(Stored records)
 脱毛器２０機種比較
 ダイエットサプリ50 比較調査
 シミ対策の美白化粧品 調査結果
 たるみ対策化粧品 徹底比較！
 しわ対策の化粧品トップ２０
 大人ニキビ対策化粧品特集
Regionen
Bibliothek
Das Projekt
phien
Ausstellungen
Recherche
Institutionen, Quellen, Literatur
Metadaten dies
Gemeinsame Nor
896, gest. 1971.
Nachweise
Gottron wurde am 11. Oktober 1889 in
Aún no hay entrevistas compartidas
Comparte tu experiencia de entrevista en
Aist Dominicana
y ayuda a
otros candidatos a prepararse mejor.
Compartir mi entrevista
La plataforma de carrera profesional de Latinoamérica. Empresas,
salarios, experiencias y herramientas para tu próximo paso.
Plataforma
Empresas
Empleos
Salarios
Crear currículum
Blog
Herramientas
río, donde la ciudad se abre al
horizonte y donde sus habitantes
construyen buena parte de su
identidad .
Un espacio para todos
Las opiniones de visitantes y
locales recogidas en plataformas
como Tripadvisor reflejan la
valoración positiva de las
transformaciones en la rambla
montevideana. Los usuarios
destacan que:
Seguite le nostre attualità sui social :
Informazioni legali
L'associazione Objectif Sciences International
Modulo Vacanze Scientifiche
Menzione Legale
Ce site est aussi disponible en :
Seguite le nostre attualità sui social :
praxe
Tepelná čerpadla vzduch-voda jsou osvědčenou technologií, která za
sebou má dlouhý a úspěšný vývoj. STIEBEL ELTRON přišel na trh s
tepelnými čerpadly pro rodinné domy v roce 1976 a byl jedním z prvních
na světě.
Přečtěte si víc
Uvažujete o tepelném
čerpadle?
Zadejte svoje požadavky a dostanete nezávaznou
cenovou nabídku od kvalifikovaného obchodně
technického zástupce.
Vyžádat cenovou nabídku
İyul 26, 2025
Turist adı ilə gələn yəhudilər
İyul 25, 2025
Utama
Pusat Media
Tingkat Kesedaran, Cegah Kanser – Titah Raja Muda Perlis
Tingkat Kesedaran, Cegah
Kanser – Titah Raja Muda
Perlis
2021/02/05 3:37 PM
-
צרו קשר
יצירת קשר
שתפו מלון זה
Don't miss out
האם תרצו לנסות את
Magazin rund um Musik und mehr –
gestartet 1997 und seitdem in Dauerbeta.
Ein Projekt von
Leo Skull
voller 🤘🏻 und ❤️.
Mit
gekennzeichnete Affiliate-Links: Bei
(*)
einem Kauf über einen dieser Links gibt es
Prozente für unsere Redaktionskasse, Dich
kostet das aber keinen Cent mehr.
==
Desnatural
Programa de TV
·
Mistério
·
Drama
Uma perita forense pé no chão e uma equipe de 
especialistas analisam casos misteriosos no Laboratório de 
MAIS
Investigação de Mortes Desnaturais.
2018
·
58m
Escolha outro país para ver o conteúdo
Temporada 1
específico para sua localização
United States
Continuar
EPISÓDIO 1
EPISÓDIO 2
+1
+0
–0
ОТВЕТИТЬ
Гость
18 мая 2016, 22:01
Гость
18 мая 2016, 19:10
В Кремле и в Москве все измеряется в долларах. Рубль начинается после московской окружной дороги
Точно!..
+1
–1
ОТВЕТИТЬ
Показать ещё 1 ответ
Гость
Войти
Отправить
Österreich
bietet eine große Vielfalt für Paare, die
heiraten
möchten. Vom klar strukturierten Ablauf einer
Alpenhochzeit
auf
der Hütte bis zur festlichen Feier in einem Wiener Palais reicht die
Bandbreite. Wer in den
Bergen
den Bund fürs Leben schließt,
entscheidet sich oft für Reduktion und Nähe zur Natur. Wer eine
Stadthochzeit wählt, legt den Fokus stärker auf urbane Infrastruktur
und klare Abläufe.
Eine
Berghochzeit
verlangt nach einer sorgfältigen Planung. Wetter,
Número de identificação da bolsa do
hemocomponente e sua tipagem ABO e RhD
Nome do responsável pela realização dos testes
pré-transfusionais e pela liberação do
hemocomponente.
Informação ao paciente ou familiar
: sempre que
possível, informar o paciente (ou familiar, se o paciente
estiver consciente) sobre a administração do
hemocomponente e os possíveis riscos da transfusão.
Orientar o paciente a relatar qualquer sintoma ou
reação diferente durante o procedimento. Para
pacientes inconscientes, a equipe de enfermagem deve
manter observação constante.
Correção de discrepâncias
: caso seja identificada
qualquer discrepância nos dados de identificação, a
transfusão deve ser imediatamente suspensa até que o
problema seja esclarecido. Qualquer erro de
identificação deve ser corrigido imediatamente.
...
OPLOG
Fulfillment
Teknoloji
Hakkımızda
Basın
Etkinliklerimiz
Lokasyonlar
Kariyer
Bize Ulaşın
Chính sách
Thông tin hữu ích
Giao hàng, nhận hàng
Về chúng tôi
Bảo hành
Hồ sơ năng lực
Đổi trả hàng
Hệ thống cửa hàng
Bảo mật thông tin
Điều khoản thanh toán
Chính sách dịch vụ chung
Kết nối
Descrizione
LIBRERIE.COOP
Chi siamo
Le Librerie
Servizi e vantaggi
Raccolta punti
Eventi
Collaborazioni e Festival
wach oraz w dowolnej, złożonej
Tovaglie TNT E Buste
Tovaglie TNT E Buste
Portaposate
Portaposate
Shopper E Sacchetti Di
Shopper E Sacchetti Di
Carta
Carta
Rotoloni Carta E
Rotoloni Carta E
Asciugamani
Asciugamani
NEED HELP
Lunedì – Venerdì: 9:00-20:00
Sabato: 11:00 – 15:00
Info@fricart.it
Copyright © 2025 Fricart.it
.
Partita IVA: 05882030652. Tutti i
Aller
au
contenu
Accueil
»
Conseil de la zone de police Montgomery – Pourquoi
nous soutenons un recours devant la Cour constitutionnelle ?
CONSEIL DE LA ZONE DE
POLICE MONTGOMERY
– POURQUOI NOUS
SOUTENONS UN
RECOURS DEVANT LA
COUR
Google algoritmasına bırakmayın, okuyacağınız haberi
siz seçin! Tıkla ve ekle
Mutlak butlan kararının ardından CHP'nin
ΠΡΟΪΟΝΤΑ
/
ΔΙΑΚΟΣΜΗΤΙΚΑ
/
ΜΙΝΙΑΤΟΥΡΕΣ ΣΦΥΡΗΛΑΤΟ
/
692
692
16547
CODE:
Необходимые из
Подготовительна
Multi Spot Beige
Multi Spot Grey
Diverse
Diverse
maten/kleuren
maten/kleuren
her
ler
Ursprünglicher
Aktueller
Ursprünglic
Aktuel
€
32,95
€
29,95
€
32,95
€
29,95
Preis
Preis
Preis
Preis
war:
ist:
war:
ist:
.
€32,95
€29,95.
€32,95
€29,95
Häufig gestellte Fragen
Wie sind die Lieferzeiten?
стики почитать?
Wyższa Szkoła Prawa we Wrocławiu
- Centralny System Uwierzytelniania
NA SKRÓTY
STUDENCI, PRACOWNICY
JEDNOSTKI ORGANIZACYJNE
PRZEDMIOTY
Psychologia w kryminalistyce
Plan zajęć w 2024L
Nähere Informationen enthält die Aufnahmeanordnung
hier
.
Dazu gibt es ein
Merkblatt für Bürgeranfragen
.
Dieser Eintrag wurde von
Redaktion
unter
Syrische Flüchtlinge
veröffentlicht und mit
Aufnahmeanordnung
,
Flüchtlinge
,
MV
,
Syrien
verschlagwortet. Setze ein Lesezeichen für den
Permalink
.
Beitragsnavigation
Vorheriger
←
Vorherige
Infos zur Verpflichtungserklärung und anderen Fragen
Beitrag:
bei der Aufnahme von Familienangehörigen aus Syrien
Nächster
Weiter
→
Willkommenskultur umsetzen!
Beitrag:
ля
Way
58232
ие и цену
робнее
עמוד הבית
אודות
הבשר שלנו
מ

**Exercise objective:**
Above are the entries. Quote exactly the lines from the one bearing "voller 🤘🏻 und ❤️." through the one bearing "kostet das aber keinen Cent mehr.".

**Completed task:**
voller 🤘🏻 und ❤️.
Mit
gekennzeichnete Affiliate-Links: Bei
(*)
einem Kauf über einen dieser Links gibt es
Prozente für unsere Redaktionskasse, Dich
kostet das aber keinen Cent mehr.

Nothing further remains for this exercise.